What is expected
The entries below are to be repeated exactly, and their pictures left out.

Entries taken from a collection
╭──

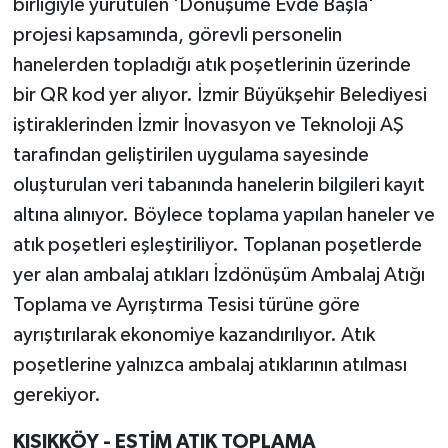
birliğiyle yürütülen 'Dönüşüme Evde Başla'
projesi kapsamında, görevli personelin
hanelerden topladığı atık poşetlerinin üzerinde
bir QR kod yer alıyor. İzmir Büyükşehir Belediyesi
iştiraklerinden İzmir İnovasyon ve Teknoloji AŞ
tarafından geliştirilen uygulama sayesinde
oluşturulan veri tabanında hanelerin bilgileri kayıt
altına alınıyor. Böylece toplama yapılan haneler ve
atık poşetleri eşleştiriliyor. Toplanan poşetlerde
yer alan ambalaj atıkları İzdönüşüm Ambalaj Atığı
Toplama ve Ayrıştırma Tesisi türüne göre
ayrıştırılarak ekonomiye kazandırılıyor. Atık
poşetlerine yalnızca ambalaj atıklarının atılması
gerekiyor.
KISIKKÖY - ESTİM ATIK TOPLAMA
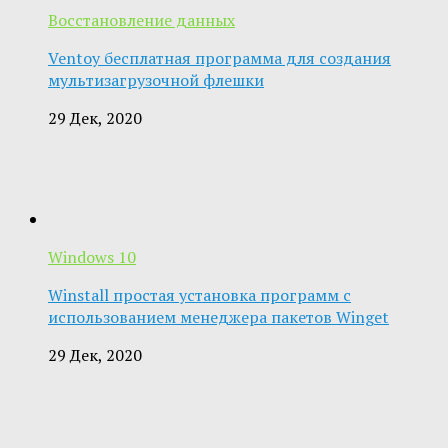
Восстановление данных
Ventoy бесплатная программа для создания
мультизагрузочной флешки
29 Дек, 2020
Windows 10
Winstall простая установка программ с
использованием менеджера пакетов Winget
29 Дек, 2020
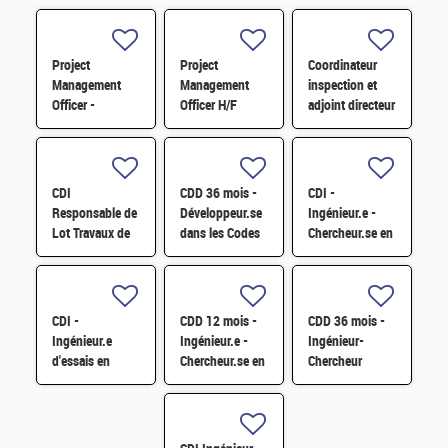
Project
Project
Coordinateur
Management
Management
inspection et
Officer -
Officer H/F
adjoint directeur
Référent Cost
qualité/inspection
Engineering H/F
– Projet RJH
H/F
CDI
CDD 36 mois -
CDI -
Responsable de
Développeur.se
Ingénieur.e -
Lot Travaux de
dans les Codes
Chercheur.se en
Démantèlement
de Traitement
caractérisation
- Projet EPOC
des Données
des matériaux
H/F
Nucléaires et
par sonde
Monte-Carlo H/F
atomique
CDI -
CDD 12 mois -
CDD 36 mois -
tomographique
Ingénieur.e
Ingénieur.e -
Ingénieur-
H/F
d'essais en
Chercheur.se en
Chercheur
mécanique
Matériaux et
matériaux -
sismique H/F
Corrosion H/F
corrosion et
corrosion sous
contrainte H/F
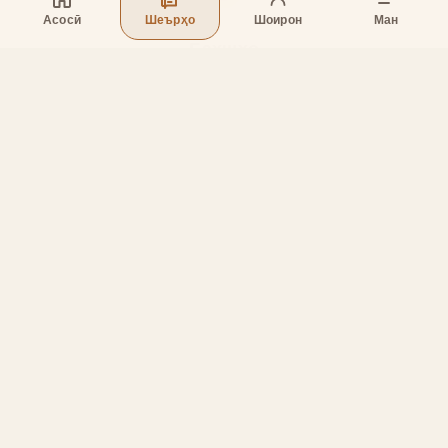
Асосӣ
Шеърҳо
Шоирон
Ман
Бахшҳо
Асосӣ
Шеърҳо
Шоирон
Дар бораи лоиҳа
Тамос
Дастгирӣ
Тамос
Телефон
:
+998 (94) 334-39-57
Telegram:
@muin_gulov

╰──

Task output
birliğiyle yürütülen 'Dönüşüme Evde Başla'
projesi kapsamında, görevli personelin
hanelerden topladığı atık poşetlerinin üzerinde
bir QR kod yer alıyor. İzmir Büyükşehir Belediyesi
iştiraklerinden İzmir İnovasyon ve Teknoloji AŞ
tarafından geliştirilen uygulama sayesinde
oluşturulan veri tabanında hanelerin bilgileri kayıt
altına alınıyor. Böylece toplama yapılan haneler ve
atık poşetleri eşleştiriliyor. Toplanan poşetlerde
yer alan ambalaj atıkları İzdönüşüm Ambalaj Atığı
Toplama ve Ayrıştırma Tesisi türüne göre
ayrıştırılarak ekonomiye kazandırılıyor. Atık
poşetlerine yalnızca ambalaj atıklarının atılması
gerekiyor.
KISIKKÖY - ESTİM ATIK TOPLAMA
Восстановление данных
Ventoy бесплатная программа для создания
мультизагрузочной флешки
29 Дек, 2020
Windows 10
Winstall простая установка программ с
использованием менеджера пакетов Winget
29 Дек, 2020
Project
Project
Coordinateur
Management
Management
inspection et
Officer -
Officer H/F
adjoint directeur
Référent Cost
qualité/inspection
Engineering H/F
– Projet RJH
H/F
CDI
CDD 36 mois -
CDI -
Responsable de
Développeur.se
Ingénieur.e -
Lot Travaux de
dans les Codes
Chercheur.se en
Démantèlement
de Traitement
caractérisation
- Projet EPOC
des Données
des matériaux
H/F
Nucléaires et
par sonde
Monte-Carlo H/F
atomique
CDI -
CDD 12 mois -
CDD 36 mois -
tomographique
Ingénieur.e
Ingénieur.e -
Ingénieur-
H/F
d'essais en
Chercheur.se en
Chercheur
mécanique
Matériaux et
matériaux -
sismique H/F
Corrosion H/F
corrosion et
corrosion sous
contrainte H/F
Асосӣ
Шеърҳо
Шоирон
Ман
Бахшҳо
Асосӣ
Шеърҳо
Шоирон
Дар бораи лоиҳа
Тамос
Дастгирӣ
Тамос
Телефон
:
+998 (94) 334-39-57
Telegram:
@muin_gulov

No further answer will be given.